The problem? Not all of the hogs were caught.

Those that evaded capture would spark what experts refer to as the “Feral Swine Bomb”, a reference to just how quickly these aggressive and dirty animals can reproduce.

They can multiply so quickly, and their destructive nature and ability to carry dozens of diseases and pathogens are now impacting more Arkansans.

What was a backwoods novelty has quickly grown into a costly nuisance, and it's one that threatens the way of life for many farmers and ranchers.

Annually, feral hogs are responsible for $40 million in damage in Arkansas, according to the state Department of Agriculture. 

Meanwhile, according to the United States Department of Agriculture, the price tag has increased to $1.5 billion nationwide.

Such farmers include Darin Simpson from Arkansas County.

“It's terrible cause we've got probably $250 an acre invested in this crop already. Now we have to go back in the field and rework it, destroy it, and start all over again," Simpson explained.

He isn’t alone. His neighbor Regan Counce has also been a victim of these animals.

Their crops were destroyed even before their seeds begin to sprout. It’s a problem so severe that it threatens the livelihoods of many farmers in the area.

“I would say if we don't get ahead of this, some of these farms and those around here, it's going to be hard to farm them in the next five years,” Counce described.

Much to the relief of farmers like Simpson and Counce, there is a team of experts working to rid the state of this invasive species.

The Arkansas Feral Hog Eradication Task Force was created in 2017, and it is composed of 20 different state and feral agencies and non-government organizations that share one common goal— to terminate this pest.

Leading the task force is J.P. Fairhead, and his mission is to fight this battle by using every tool available.
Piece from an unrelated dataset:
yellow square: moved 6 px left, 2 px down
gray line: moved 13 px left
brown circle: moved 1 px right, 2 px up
This includes baiting and hunting by helicopters, to using high-tech tools such as thermal-imaging drones.

Fairhead explained that the most effective tool of them all is remote-controlled traps. These traps utilize a series of cameras and cell signal that allows for the trap to be armed when it’s full of swine.
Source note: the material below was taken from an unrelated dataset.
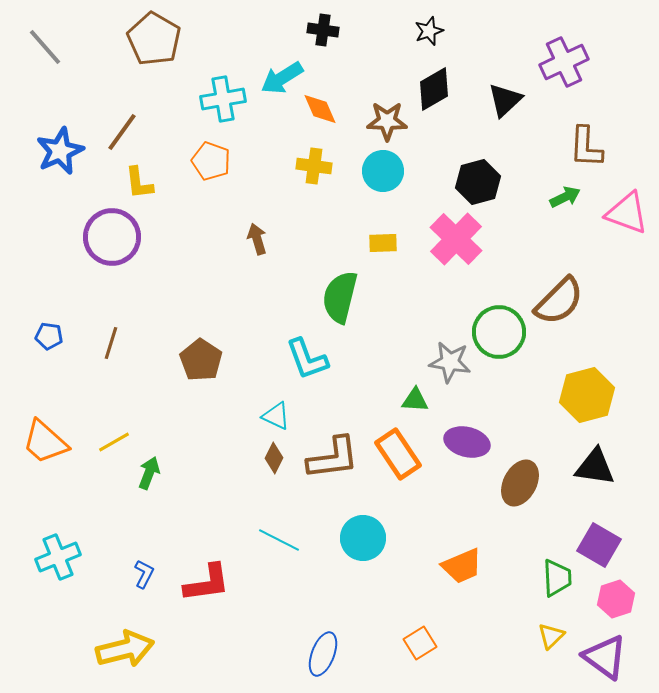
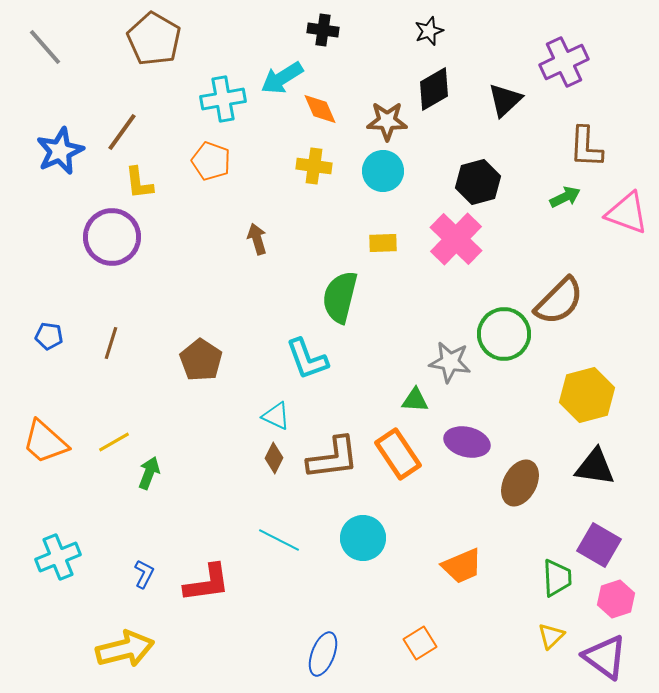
green circle at (499, 332): moved 5 px right, 2 px down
“And these folks can monitor these traps from the comfort of their home and engage that trap when all the pigs that they have determined to be using that site have entered that trap and catch them," he described.

Farmers in the area will agree— these traps are useful.

In fact with the help of these Task Force traps, Counce said over 1,000 hogs have been removed from his farm in the last three years alone.

That's still not enough.

Dr. Ford told us that these hogs reproduce at such a fast rate, in order to maintain a steady population with no growth, 80% of feral hogs must be eliminated. 

According to him, this hasn’t yet been achieved, which has ultimately resulted in the continued growth of this nuisance.

In recent years, reports of feral hogs roaming city streets have become more common in neighboring states. This is a real concern for local experts that have been working to prevent further spread.

“As the population increases, human/feral swine interactions could increase and that just further helps drive home the point of need for control and management to keep those interactions down. Because they can be negative, and especially the disease risks are real,” said Fairhead.

Dr. Ford agrees. 

“I think as you see things expanded if you have a nice house and what I call the urban-wildland interface, you probably may have feral hogs in your backyard," he added.

Famers who know firsthand the damage these animals can cause have a clear warning for those who live in metropolitan areas.

“I know we're a long way away, and we're kind of out here where nobody else is. But if something doesn't change out here, it's going be at your back door before long, and when it gets there, it's going to be too late,” Counce explained.

Simpson shared the same sentiment.

“Take one of these 400-pound hogs and take him in your backyard. You'll be wanting to get rid of him too," he said.